I stated that it was going to be for a turbo setup so thats why i was asking about the upgrade...

but where can i get them from...i need to know what cars do them so i can goto nissan and ask them for 370CC injectors for a....

cheers


----------



## wes (Apr 30, 2002)

Lurch said:


> ok fella...sorry about that...wasn't sure where to put it really...
> 
> well part of my Q. was answered...
> 
> ...


 Is there a reason you want to buy them new? There are a million and one sets avail. used... 

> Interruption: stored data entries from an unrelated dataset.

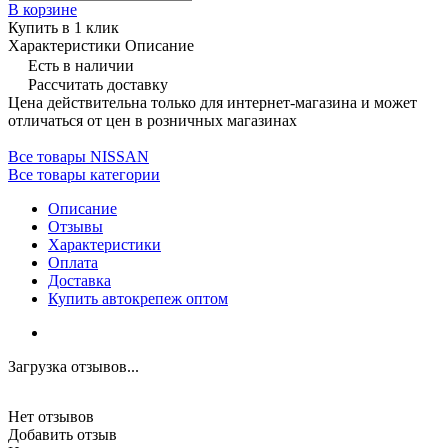
В корзине
Купить в 1 клик
Характеристики
Описание
Есть в наличии
Рассчитать доставку
Цена действительна только для интернет-магазина и может
отличаться от цен в розничных магазинах
Все товары NISSAN
Все товары категории
Описание
Отзывы
Характеристики
Оплата
Доставка
Купить автокрепеж оптом
Загрузка отзывов...
Нет отзывов
Добавить отзыв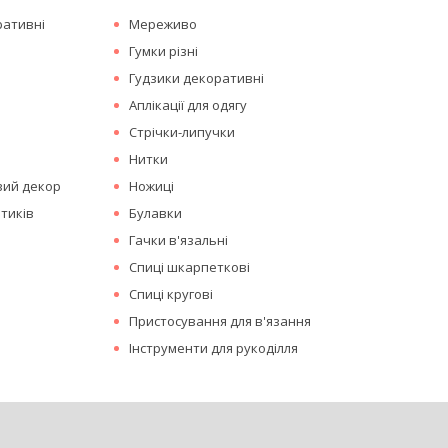
ративні
Мереживо
Гумки різні
Гудзики декоративні
Аплікації для одягу
Стрічки-липучки
Нитки
вий декор
Ножиці
тиків
Булавки
Гачки в'язальні
Спиці шкарпеткові
Спиці кругові
Пристосування для в'язання
Інструменти для рукоділля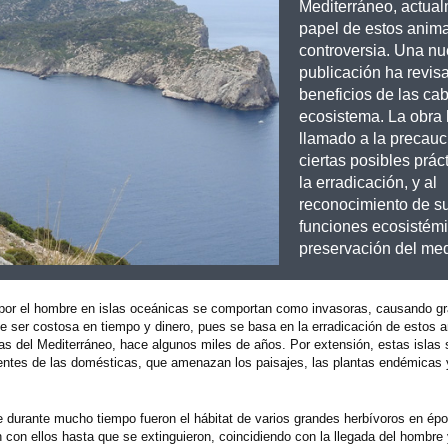
Mediterráneo, actual
papel de estos anim
controversia. Una n
publicación ha revis
beneficios de las ca
ecosistema. La obra
llamado a la precauci
ciertas posibles prác
la erradicación, y al
reconocimiento de s
funciones ecosistémi
preservación del med
 por el hombre en islas oceánicas se comportan como invasoras, causando g
e ser costosa en tiempo y dinero, pues se basa en la erradicación de estos 
las del Mediterráneo, hace algunos miles de años. Por extensión, estas islas
ntes de las domésticas, que amenazan los paisajes, las plantas endémicas 
e durante mucho tiempo fueron el hábitat de varios grandes herbívoros en é
n con ellos hasta que se extinguieron, coincidiendo con la llegada del hombre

And this subject has been covered before, you should do some research on parts required for a turbo and where to source them from as you will leanr a lot and save yourself $$$


----------



## Lurch (Sep 27, 2004)

wes said:


> Is there a reason you want to buy them new? There are a million and one sets avail. used...
> 
> And this subject has been covered before, you should do some research on parts required for a turbo and where to source them from as you will leanr a lot and save yourself $$$


aye mate...i try to do my research...but you'll find that i'm from the UK not from the US...i dont' have all the different cars you have out there...and the million and one injectors you might have floating around the US isn't exactly floating around the UK

SR20DET's aren't the most common thing on our roads! 

I'll rephrase the question above...go into nissan or a local scrappys and ask them if they have a certain car....


----------



## Lurch (Sep 27, 2004)

don't worry...found some...

cheers


----------



## wes (Apr 30, 2002)

I was just going to say you have it easier over there as the SR20DET has them and it came in many cars. 200SX and many others.

There is not a single car in the united states that had an SR20DET from the factory which is the most common source of these parts.... 

Good luck.


----------



## INX2C (May 31, 2003)

Lurch said:


> but where can i get them from...i need to know what cars do them so i can goto nissan and ask them for 370CC injectors for a....
> cheers


Purple - 370cc Side-feed injector:

Nissan part number 16600-21U01 ( about $100 each, at www.nissanparts.cc)

They come on: RB25DET, SR20DET engines

Also on Infinity Q45, IIRC


----------



## nizzan4u2nv (Apr 14, 2004)

What is your projected turbo setup? Are 370s going to be enough? 370s are maxed out on an sr at about 300whp on 4bar fuel pressure. :cheers:


----------